** Work instruction **
Reproduce every record below exactly, without the pictures.

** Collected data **
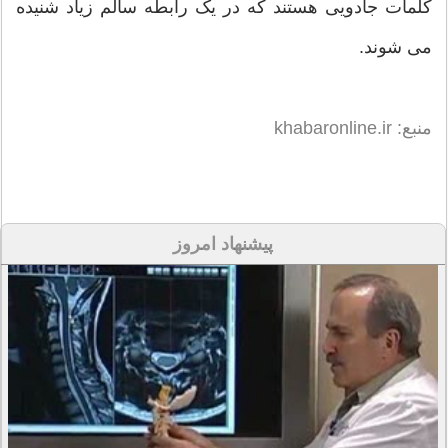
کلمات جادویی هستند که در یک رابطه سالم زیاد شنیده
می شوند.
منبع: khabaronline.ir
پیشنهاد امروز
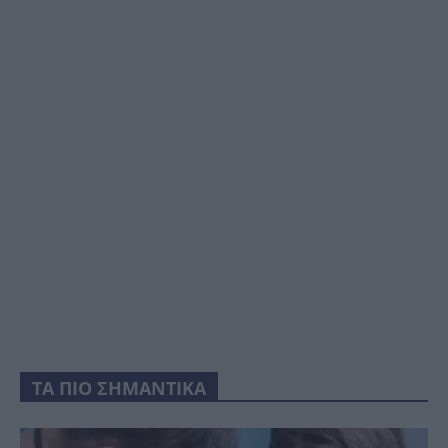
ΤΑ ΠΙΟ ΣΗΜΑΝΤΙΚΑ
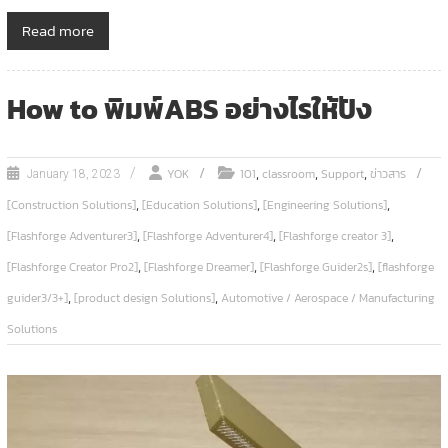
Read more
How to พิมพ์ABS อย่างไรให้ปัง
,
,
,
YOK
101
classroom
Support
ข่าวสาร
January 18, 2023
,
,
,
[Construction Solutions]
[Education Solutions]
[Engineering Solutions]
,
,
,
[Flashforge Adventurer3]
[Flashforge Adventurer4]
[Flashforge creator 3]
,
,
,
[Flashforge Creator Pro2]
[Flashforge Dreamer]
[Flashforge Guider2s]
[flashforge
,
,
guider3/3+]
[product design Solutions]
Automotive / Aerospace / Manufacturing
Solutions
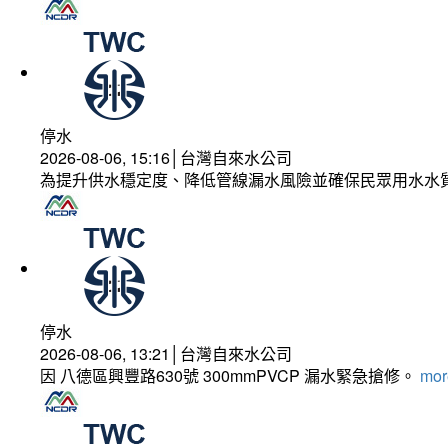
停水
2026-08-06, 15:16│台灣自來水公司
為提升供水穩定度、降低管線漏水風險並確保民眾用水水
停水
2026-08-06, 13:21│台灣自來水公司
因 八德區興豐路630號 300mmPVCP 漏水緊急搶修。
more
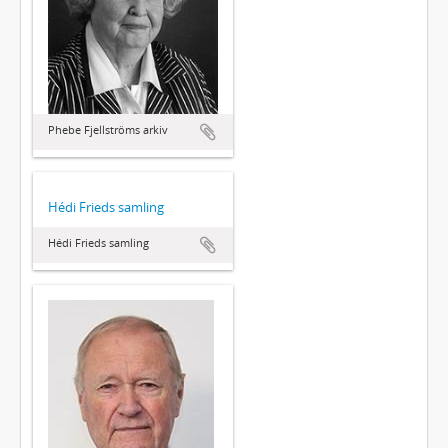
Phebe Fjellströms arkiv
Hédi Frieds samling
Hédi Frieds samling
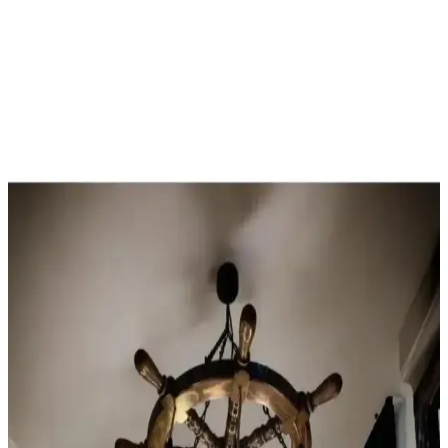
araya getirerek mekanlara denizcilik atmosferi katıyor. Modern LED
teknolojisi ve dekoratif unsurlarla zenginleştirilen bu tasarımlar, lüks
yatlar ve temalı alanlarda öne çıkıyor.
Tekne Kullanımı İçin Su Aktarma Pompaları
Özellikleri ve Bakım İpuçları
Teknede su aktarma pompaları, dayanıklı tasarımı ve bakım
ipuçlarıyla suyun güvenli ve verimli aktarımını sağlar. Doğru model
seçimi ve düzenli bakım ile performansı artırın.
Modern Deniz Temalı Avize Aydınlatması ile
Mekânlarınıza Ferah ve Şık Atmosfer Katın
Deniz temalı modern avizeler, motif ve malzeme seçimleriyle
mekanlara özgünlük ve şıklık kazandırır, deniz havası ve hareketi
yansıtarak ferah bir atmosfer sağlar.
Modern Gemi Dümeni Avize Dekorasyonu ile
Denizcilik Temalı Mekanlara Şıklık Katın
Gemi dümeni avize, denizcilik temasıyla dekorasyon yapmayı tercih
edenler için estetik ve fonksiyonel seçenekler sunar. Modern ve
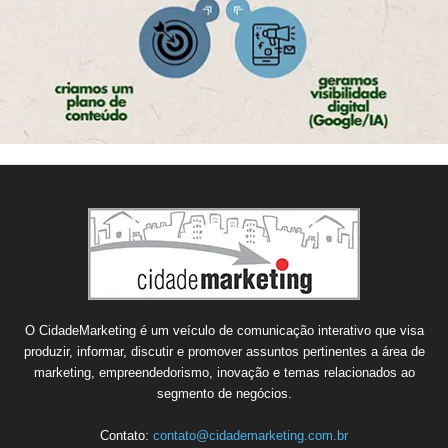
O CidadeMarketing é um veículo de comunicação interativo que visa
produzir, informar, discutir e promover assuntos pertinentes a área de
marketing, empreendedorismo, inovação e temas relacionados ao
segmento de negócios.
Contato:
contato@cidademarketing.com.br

** Solution to this exercise **
کلمات جادویی هستند که در یک رابطه سالم زیاد شنیده
می شوند.
منبع: khabaronline.ir
پیشنهاد امروز
ΤΑ ΠΙΟ ΣΗΜΑΝΤΙΚΑ
Read more
How to พิมพ์ABS อย่างไรให้ปัง
,
,
,
YOK
101
classroom
Support
ข่าวสาร
January 18, 2023
,
,
,
[Construction Solutions]
[Education Solutions]
[Engineering Solutions]
,
,
,
[Flashforge Adventurer3]
[Flashforge Adventurer4]
[Flashforge creator 3]
,
,
,
[Flashforge Creator Pro2]
[Flashforge Dreamer]
[Flashforge Guider2s]
[flashforge
,
,
guider3/3+]
[product design Solutions]
Automotive / Aerospace / Manufacturing
Solutions
停水
2026-08-06, 15:16│台灣自來水公司
為提升供水穩定度、降低管線漏水風險並確保民眾用水水
停水
2026-08-06, 13:21│台灣自來水公司
因 八德區興豐路630號 300mmPVCP 漏水緊急搶修。
more
Phebe Fjellströms arkiv
Hédi Frieds samling
Hédi Frieds samling
araya getirerek mekanlara denizcilik atmosferi katıyor. Modern LED
teknolojisi ve dekoratif unsurlarla zenginleştirilen bu tasarımlar, lüks
yatlar ve temalı alanlarda öne çıkıyor.
Tekne Kullanımı İçin Su Aktarma Pompaları
Özellikleri ve Bakım İpuçları
Teknede su aktarma pompaları, dayanıklı tasarımı ve bakım
ipuçlarıyla suyun güvenli ve verimli aktarımını sağlar. Doğru model
seçimi ve düzenli bakım ile performansı artırın.
Modern Deniz Temalı Avize Aydınlatması ile
Mekânlarınıza Ferah ve Şık Atmosfer Katın
Deniz temalı modern avizeler, motif ve malzeme seçimleriyle
mekanlara özgünlük ve şıklık kazandırır, deniz havası ve hareketi
yansıtarak ferah bir atmosfer sağlar.
Modern Gemi Dümeni Avize Dekorasyonu ile
Denizcilik Temalı Mekanlara Şıklık Katın
Gemi dümeni avize, denizcilik temasıyla dekorasyon yapmayı tercih
edenler için estetik ve fonksiyonel seçenekler sunar. Modern ve
O CidadeMarketing é um veículo de comunicação interativo que visa
produzir, informar, discutir e promover assuntos pertinentes a área de
marketing, empreendedorismo, inovação e temas relacionados ao
segmento de negócios.
Contato:
contato@cidademarketing.com.br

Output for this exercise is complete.